[Start of Attachment]
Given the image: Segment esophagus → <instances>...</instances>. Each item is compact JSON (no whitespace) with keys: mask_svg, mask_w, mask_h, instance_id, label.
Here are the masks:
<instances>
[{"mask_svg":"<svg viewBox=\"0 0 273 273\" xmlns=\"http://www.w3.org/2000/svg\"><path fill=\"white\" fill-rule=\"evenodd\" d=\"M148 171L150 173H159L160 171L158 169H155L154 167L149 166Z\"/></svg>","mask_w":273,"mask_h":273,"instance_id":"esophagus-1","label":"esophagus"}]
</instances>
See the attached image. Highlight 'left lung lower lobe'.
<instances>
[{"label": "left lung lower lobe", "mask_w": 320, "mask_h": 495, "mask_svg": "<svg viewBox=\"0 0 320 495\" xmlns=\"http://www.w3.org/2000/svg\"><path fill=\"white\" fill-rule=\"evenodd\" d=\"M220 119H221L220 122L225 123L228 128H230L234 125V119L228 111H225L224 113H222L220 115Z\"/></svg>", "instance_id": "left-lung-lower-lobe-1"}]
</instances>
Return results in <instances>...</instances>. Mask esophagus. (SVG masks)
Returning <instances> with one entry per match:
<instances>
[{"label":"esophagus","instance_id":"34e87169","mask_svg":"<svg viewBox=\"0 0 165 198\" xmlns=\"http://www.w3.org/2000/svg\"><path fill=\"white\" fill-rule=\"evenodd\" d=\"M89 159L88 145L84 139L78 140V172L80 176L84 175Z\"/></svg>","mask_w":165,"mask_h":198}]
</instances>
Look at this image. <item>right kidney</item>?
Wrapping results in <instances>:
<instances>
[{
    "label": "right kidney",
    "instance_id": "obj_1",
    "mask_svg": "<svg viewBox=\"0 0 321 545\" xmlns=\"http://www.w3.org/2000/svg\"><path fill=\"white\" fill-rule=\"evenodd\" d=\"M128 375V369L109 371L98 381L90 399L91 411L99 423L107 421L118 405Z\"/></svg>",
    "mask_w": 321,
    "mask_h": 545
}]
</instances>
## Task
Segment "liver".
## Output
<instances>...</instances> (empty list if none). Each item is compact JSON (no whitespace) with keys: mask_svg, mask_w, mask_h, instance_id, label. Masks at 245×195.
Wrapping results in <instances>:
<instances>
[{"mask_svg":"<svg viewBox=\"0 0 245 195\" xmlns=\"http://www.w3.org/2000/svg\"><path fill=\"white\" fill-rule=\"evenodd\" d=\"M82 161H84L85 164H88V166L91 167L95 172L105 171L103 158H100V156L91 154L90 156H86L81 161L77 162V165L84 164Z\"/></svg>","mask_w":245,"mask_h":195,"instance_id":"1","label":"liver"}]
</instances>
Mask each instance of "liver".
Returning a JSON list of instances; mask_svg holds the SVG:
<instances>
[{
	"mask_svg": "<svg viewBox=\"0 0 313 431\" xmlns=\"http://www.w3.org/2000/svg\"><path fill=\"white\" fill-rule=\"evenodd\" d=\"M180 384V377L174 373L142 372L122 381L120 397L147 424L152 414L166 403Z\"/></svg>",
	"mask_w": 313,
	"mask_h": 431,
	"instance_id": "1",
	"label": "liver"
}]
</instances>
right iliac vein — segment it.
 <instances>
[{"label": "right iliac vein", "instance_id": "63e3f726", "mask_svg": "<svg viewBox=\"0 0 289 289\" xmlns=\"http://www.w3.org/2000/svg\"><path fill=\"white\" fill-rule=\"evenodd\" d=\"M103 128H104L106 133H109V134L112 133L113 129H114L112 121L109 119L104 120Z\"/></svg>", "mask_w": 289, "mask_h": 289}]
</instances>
[End of Attachment]
* **YOUR OBJECTIVE**
Restate word for word the lines from the one holding "Mask each instance" to the end of the listing, both ends included, and nothing more.

* **REPLY**
Mask each instance of "liver".
Returning a JSON list of instances; mask_svg holds the SVG:
<instances>
[{
	"mask_svg": "<svg viewBox=\"0 0 313 431\" xmlns=\"http://www.w3.org/2000/svg\"><path fill=\"white\" fill-rule=\"evenodd\" d=\"M180 384V377L174 373L142 372L122 381L120 397L147 424L152 414L166 403Z\"/></svg>",
	"mask_w": 313,
	"mask_h": 431,
	"instance_id": "1",
	"label": "liver"
}]
</instances>
right iliac vein — segment it.
 <instances>
[{"label": "right iliac vein", "instance_id": "63e3f726", "mask_svg": "<svg viewBox=\"0 0 289 289\" xmlns=\"http://www.w3.org/2000/svg\"><path fill=\"white\" fill-rule=\"evenodd\" d=\"M103 128H104L106 133H109V134L112 133L113 129H114L112 121L109 119L104 120Z\"/></svg>", "mask_w": 289, "mask_h": 289}]
</instances>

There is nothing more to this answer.